3. Reuniões de trabalho periódicas:
Com a participação de todos os relatores e assessores, as reuniões de trabalho têm a perspectiva de permitir a troca de experiências, ao mesmo tempo em que servem de espaço para o refinamento da metodologia de trabalho.

4. Relatórios anuais de prestação de contas:
Os relatórios anuais têm a perspectiva de serem apresentados perante as Conferências Nacionais de Direitos Humanos, que são promovidas anualmente pela Comissão de Direitos Humanos da Câmara Federal; o Conselho de Defesa dos Direitos da Pessoa Humana (ou seu sucedâneo); os conselhos setoriais (quando houver) ou espaços relacionados aos temas cobertos pelas relatorias; e, no plano internacional, perante a Comissão de Direitos Humanos da ONU e a Comissão de Direitos Humanos da OEA. Os relatórios apresentados pelos relatores devem ter o sentido prático de permitir à sociedade civil organizada se apropriar do conteúdo dos relatórios, a fim de que deles possam fazer uso na sua prática na defesa e promoção dos direitos humanos. Devem apresentar uma abordagem étnico-racial, de gênero e regional dos problemas do país e refletir a precisão e a exatidão das informações e seriedade das fontes.
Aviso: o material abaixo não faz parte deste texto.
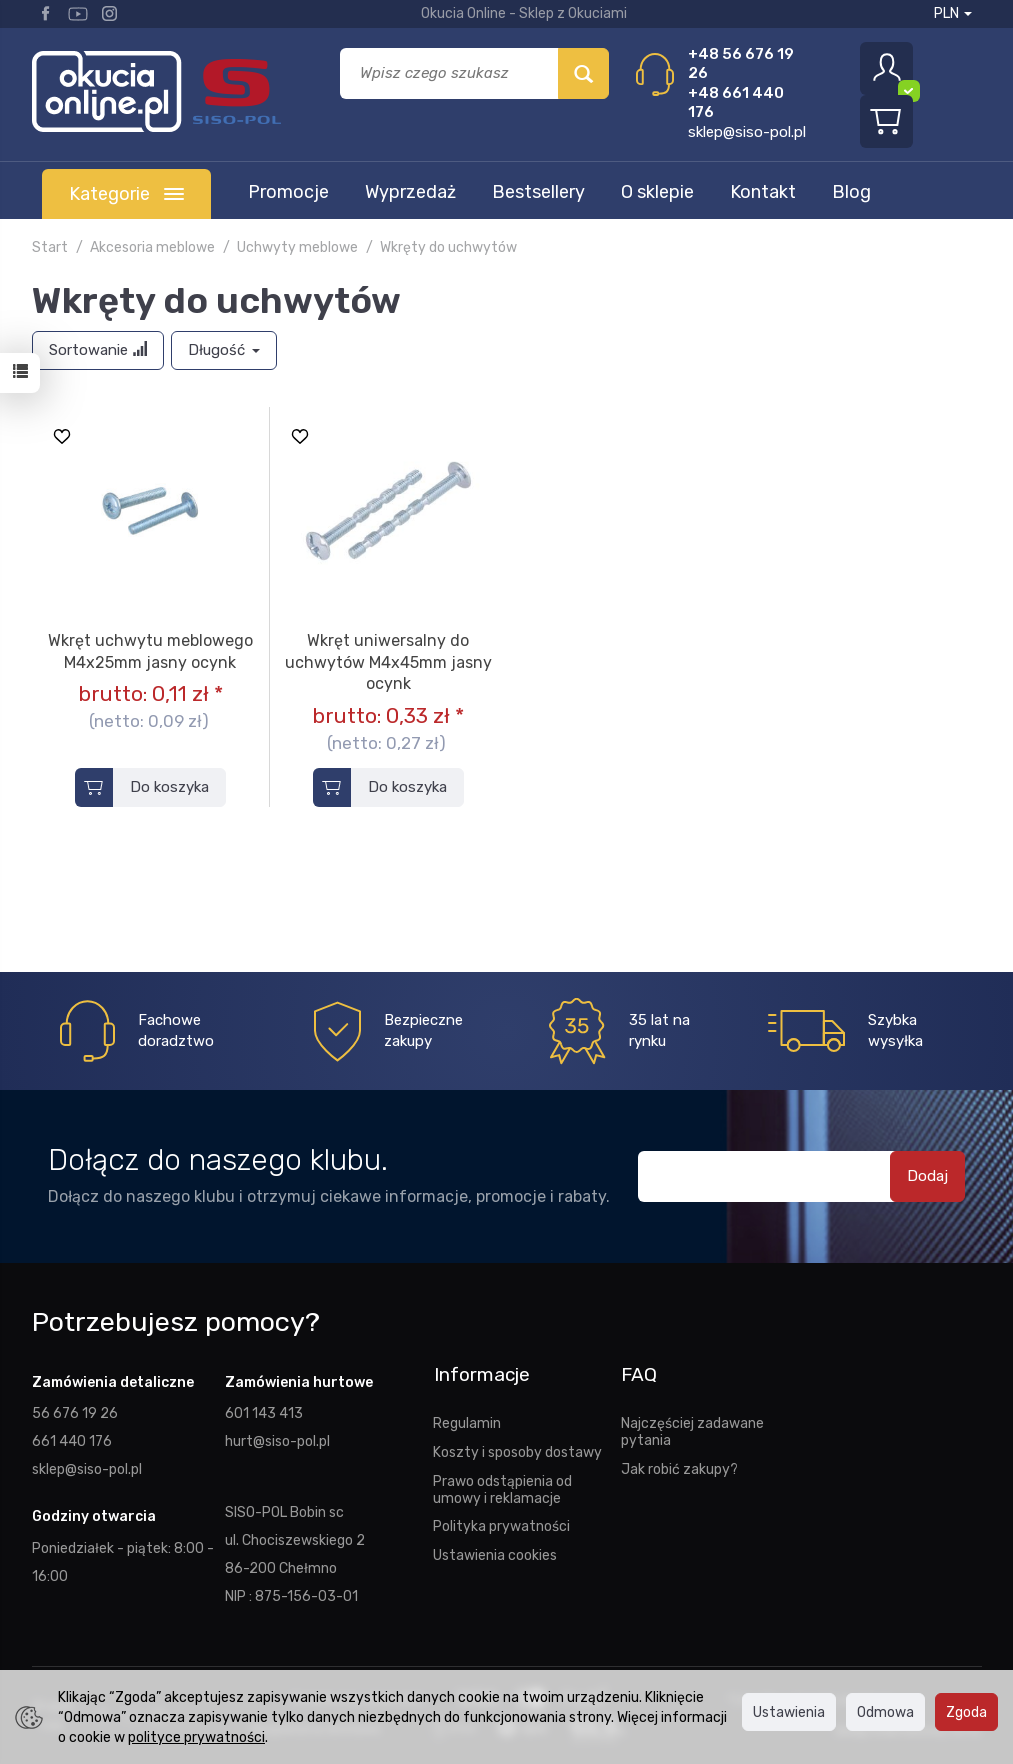 The width and height of the screenshot is (1013, 1764). Describe the element at coordinates (410, 192) in the screenshot. I see `Wyprzedaż` at that location.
Desse trabalho, a Plataforma Brasileira de Direitos Humanos Econômicos, Sociais e Culturais espera que resultem não apenas relatórios de qualidade sobre as missões e as denúncias recebidas pelos relatores nacionais, mas, fundamentalmente, que seja ampliada e tornada prática corrente a capacidade da sociedade brasileira monitorar os direitos humanos econômicos, sociais e culturais no país, demonstrando na prática que tais direitos têm o mesmo valor que os direitos humanos civis e políticos. O projeto Relatores Nacionais em DhESC terá cumprido o seu objetivo se conseguirmos demonstrar claramente que as violações aos direitos humanos econômicos, sociais e culturais no Brasil são tão graves quanto as execuções sumárias, a tortura e as prisões ilegais, na medida em que tais violações também matam todos os dias milhões de pessoas, e que para aquelas como para estas há remédio. Não os temos todos, mas já conhecemos alguns, como bem demonstra o trabalho inicial dos relatores nacionais em DhESC. Continuaremos em busca de outros mais. Este o nosso grande desafio.

* Jayme Benvento Lima Jr. é advogado e jornalista. Mestre em Direito pela Universidade Federal de Pernambuco. Doutorando em Direito Internacional na Universidade de São Paulo. Coordena o Projeto Relatores Nacionais em DhESC para a Plataforma Brasileira de Direitos Humanos Econômicos, Sociais e Culturais.